What she did to me was worse than if she'd died to be honest. It took me years to get over it and realise that it was her loss not mine - her doing and not mine. Our paths crossed quite a few times over the years and she could never look at me. She married the boyfriend and took over his life. I always wonder what she told him about it all...but now I really couldn't care less.
My advice to the OP is block and mourn what you thought you had and then get on with life. She wasn't/isn't a true friend and think of it as getting rid of a verruca - painful at the time but a relief it's gone!

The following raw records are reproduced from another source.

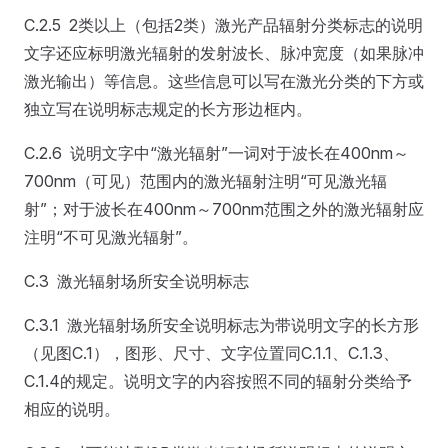
C.2.5 2类以上（包括2类）激光产品辐射分类标志的说明
文字还应标明激光辐射的发射波长、脉冲宽度（如果脉冲
激光输出）等信息。这些信息可以写在激光分类的下方或
独立写在说明标志规定的长方形边框内。
C.2.6 说明文字中“激光辐射”一词对于波长在400nm～
700nm（可见）范围内的激光辐射注明“可见激光辐
射”；对于波长在400nm～700nm范围之外的激光辐射应
注明“不可见激光辐射”。
C.3 激光辐射场所安全说明标志
C.3.1 激光辐射场所安全说明标志为带说明文字的长方形
（见图C.1），图形、尺寸、文字位置同C.1.1、C.1.3、
C.1.4的规定。说明文字的内容按照不同的辐射分类给予
相应的说明。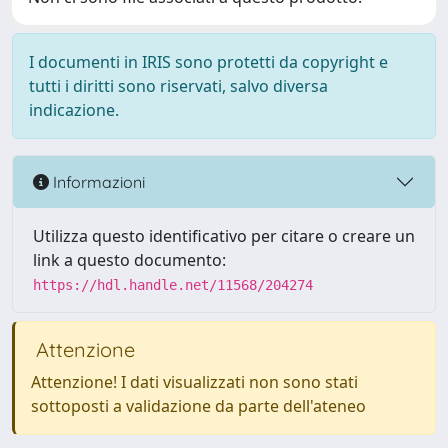
I documenti in IRIS sono protetti da copyright e
tutti i diritti sono riservati, salvo diversa
indicazione.
Informazioni
Utilizza questo identificativo per citare o creare un
link a questo documento:
https://hdl.handle.net/11568/204274
Attenzione
Attenzione! I dati visualizzati non sono stati
sottoposti a validazione da parte dell'ateneo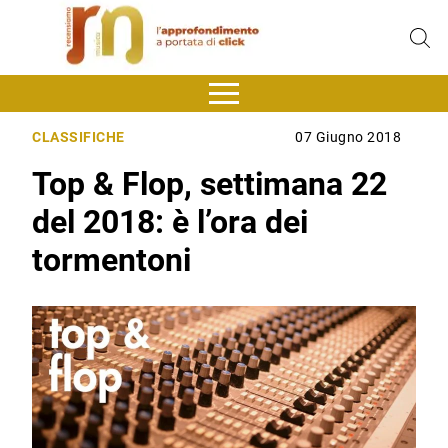
CLASSIFICHE
07 Giugno 2018
Top & Flop, settimana 22
del 2018: è l’ora dei
tormentoni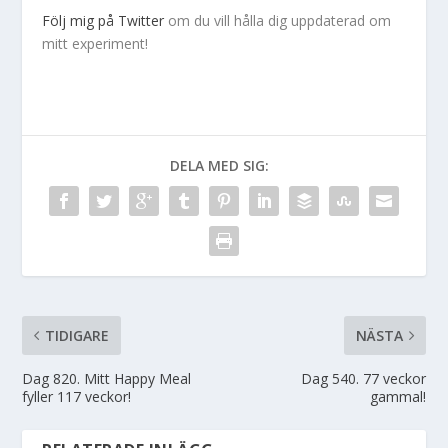
Följ mig på Twitter
om du vill hålla dig uppdaterad om
mitt experiment!
DELA MED SIG:
TIDIGARE
NÄSTA
Dag 820. Mitt Happy Meal
Dag 540. 77 veckor
fyller 117 veckor!
gammal!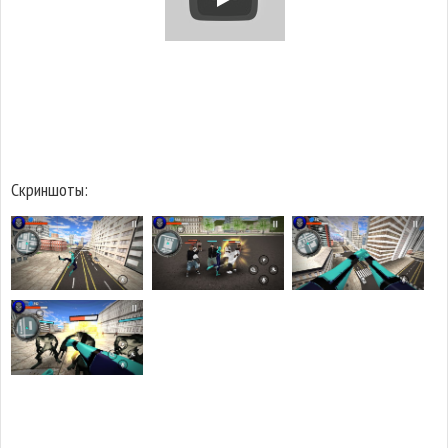
Скриншоты: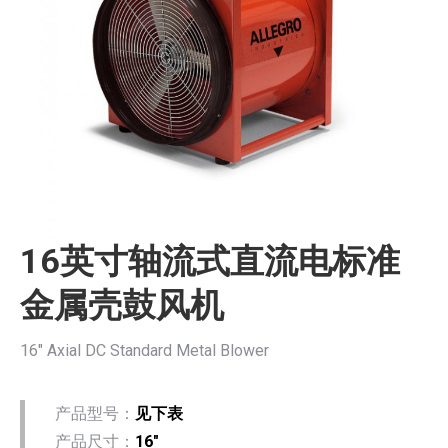
16英寸轴流式直流电标准
金属壳鼓风机
16″ Axial DC Standard Metal Blower
产品型号：
见下表
产品尺寸：
16″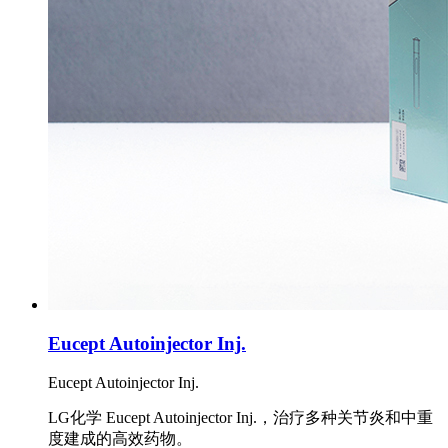
Eucept Autoinjector Inj.
Eucept Autoinjector Inj.
LG化学 Eucept Autoinjector Inj.，治疗多种关节炎和中重
度建成的高效药物。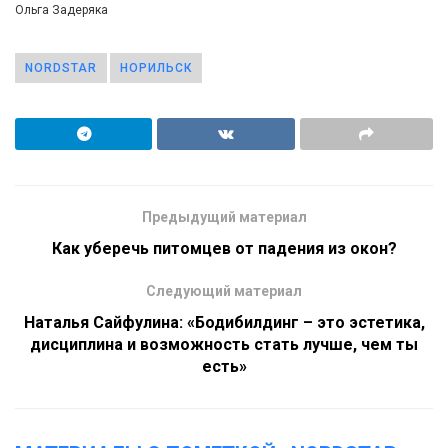
Ольга Задеряка
NORDSTAR
НОРИЛЬСК
Предыдущий материал
Как уберечь питомцев от падения из окон?
Следующий материал
Наталья Сайфулина: «Бодибилдинг – это эстетика,
дисциплина и возможность стать лучше, чем ты
есть»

ByUniqueViper · 10/01/2026 11:13

Rather than taking responsibility for her actions she is obviously upset by what you said. Id say the truth hurts. She's clearly shown her true colours as youre having a tough time, she's offered zero support amd she's taken her bat home. Move on, you dont need people like her in your life just because you have past history. Things have changed and its now that's important x

ByUniqueViper · 10/01/2026 11:13

Rather than taking responsibility for her actions she is obviously upset by what you said. Id say the truth hurts. She's clearly shown her true colours as youre having a tough time, she's offered zero support amd she's taken her bat home. Move on, you dont need people like her in your life just because you have past history. Things have changed and its now that's important x

Dimsumdone · 10/01/2026 11:16

Seriously can't believe she blocked you for that.. show's what kind of person she is. She doesn't deserve a friend like you x

Northernladdette · 10/01/2026 11:22

Sounds like she’s not the friend you thought she was 🙄

Dontdisrepectme · 10/01/2026 11:25

If she was that bothered about the phone call, she would have put it into her phone calendar. And I say that as someone who has issues remembering things. So into the calendar it goes.

You did absolutely nothing wrong op. You called her out on her shitty behaviour and she didn't like it. She should be apologising not blocking you. She's very selfish and you are well rid.

CoralOP · 10/01/2026 11:27

I done the same thing with a friend of 30 years about 1.5 years ago. I decided to pull back a bit after a particularly hurtful realisation that she really didn't care that much.
....and I didn't hear from her since.
1.5 years on I still wonder what she thinks, is she even wondering what happened or did she realise and decided I wasn't worth it.
Sorry OP it's crap and I still think about mine but they aren't worth it.

carbolic · 10/01/2026 11:28

It’s run its course, sorry OP. Yanbu

HipHopDontYouStop · 10/01/2026 11:29

You did the right thing.

Even if she unblocks you and starts things up again, she will not change.